--- Input material Enclosed Below ---

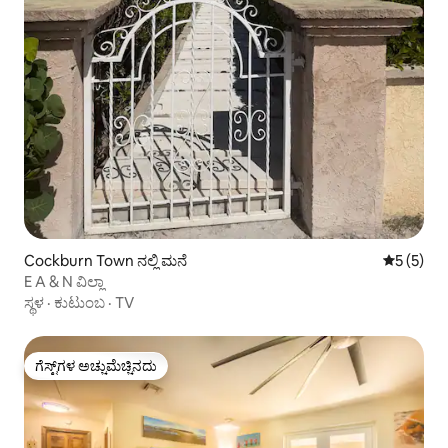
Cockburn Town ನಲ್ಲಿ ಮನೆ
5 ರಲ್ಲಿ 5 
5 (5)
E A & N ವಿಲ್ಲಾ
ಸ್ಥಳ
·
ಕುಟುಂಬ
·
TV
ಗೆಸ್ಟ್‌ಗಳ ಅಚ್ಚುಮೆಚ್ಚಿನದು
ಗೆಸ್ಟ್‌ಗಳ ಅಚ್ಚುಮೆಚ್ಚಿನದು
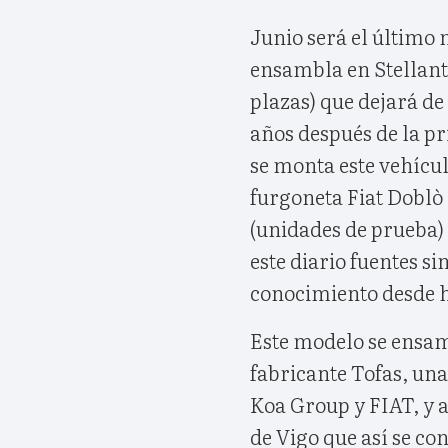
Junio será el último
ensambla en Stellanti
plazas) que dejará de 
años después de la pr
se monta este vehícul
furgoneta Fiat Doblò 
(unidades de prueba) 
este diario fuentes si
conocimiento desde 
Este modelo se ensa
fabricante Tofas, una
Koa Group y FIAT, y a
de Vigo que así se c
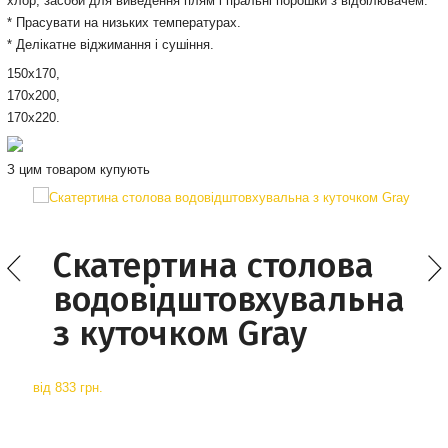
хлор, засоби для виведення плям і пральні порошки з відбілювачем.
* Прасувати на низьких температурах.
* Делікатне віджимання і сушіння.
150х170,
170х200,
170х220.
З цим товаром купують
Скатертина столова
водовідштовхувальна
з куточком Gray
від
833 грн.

--- End of Enclosed Input material ---

What you are asked to do:
Write the listing out exactly, apart from its pictures.

Result:
Cockburn Town ನಲ್ಲಿ ಮನೆ
5 ರಲ್ಲಿ 5 
5 (5)
E A & N ವಿಲ್ಲಾ
ಸ್ಥಳ
·
ಕುಟುಂಬ
·
TV
ಗೆಸ್ಟ್‌ಗಳ ಅಚ್ಚುಮೆಚ್ಚಿನದು
ಗೆಸ್ಟ್‌ಗಳ ಅಚ್ಚುಮೆಚ್ಚಿನದು
Junio será el último
ensambla en Stellanti
plazas) que dejará de 
años después de la pr
se monta este vehícul
furgoneta Fiat Doblò 
(unidades de prueba) 
este diario fuentes si
conocimiento desde 
Este modelo se ensa
fabricante Tofas, una
Koa Group y FIAT, y a
de Vigo que así se c
хлор, засоби для виведення плям і пральні порошки з відбілювачем.
* Прасувати на низьких температурах.
* Делікатне віджимання і сушіння.
150х170,
170х200,
170х220.
З цим товаром купують
Скатертина столова
водовідштовхувальна
з куточком Gray
від
833 грн.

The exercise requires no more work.